Doesn't make sense? Don't worry. Within the course of this article, you will find out just what it is that gets your clients attention and how to keep that attention by shifting from solution to problems.

The problem with solutions
When you ask someone what they do, they usually spit out their process that they see as a solution to your problems. So a person who cuts trees and mows the lawns would say, "I cut trees and mow lawns."

I have a lawn mower, so that eliminates him completely, doesn't it?

Bringing the problem to the fore, however, triggers a totally different response altogether. If the same person said, "Do you have a less than immaculate garden?" My response to the query would be, "Yes, maybe I do."

Having established the problem, he now is a position to know that I have a need for his service. Even better, he has brought to my attention a problem I didn't realize I had.

Always work with a problem
If you notice people around you, all of them are beset with problems. If you were to stand up and say, "Who has a cold that they just can't fix?" you will get about 6-7 hands going up instantly.

This happens because you're attacking a problem. Obviously, they assume you have the solution, but by bringing their attention to the problem, you are targeting their specific needs. Once you've got their attention, it's now time to make your pitch and give the specific target audience the solution.

The beauty of problems
Solutions fall far short of the mark. Problems however go the full distance and more. If you noticed in the previous example I had two target audiences. One was the immediate target--the people with a cold. The other was the people who were going to get the cold (no doubt from their illustrious colleagues). The secondary audience has no need for my product because it doesn't have the problem. But in a week or so, as the germs move 'homes,' the second audience too will be potential customers.

A solution, on the other hand, does less than a quarter of the job, if at all. It has been proven time and time again that you cannot sell to anyone who doesn't want to buy.
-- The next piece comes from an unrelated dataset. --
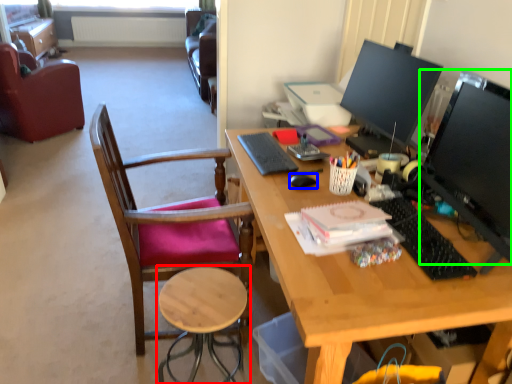 Question: Which object is positioned farthest from stool (highlighted by a red box)? Select from mouse (highlighted by a blue box) and television (highlighted by a green box).

Choices:
 (A) mouse
 (B) television

Answer: (B) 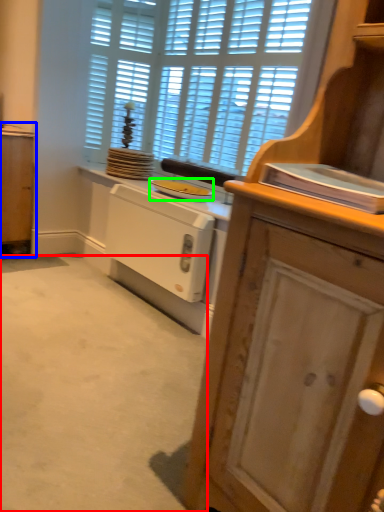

The only reason someone would want to buy a product or service from you is because it is solving some problem that is not being tackled currently.

Your first task to is to therefore qualify the problem
Find out what your current client's problem is and then get their attention by reconstructing your statement in a problem-solution-target audience sequence.

Problems tend to perk up the ears of your target audience. Once you've achieved that you then give them the solution (sometimes one crafted specially to their needs), and they understand the concept and respond to it.

Be aware of your specific target audience
Ask anyone who their customers are, and they usually say everyone. Then take a look at the newspaper classifieds. Businesses are always looking for specific positions to hire, people are always specifying exactly the kind of person they would like to meet in the personals.

Yet, you look at major advertising and the target is everyone...So which advertising actually works better? I don't think I'd be too off the mark to state that dollar for dollar, the classifieds (thanks to their positioning) achieve far, far more than huge multinationals.

An example that you can learn from...
One of the recent advertising campaigns that has done well via the concept of sacrifice is "Jeans West." They have sacrificed color, style and any other tags that competitors are running. They focus totally on their positioning, which is 'Fits Best.' The ads go on to demonstrate the price of time. One woman says, "These jeans cost me 2 hours." Another says, "These jeans cost me 45 minutes."

Can you see the target audience here? It's specifically people who have a problem getting the right fit. Simple, isn't it?

Most people would look at that and say, "Isn't that too small a niche?" You think so? Think again. By getting their tiny little niche, they have stamped themselves very clearly in the minds of customers.

It's quite clear how Jeans West (and their really smart ad agency) have done their homework.

Problem: Wasting time finding the right fit. Solution: Finding the right fit in no time at all. Target Audience: Jean lovers that need the right fit.

Empower me, don't tell me!
I get e-mail from a travel agent every now and then. In the e-mail he gives me information that I could get just about anywhere. It has prices of airfares, new destinations and other such things that I could find with a little help from the newspapers or the Internet. Notice there's no problem there. It's all about solution, solution, solution.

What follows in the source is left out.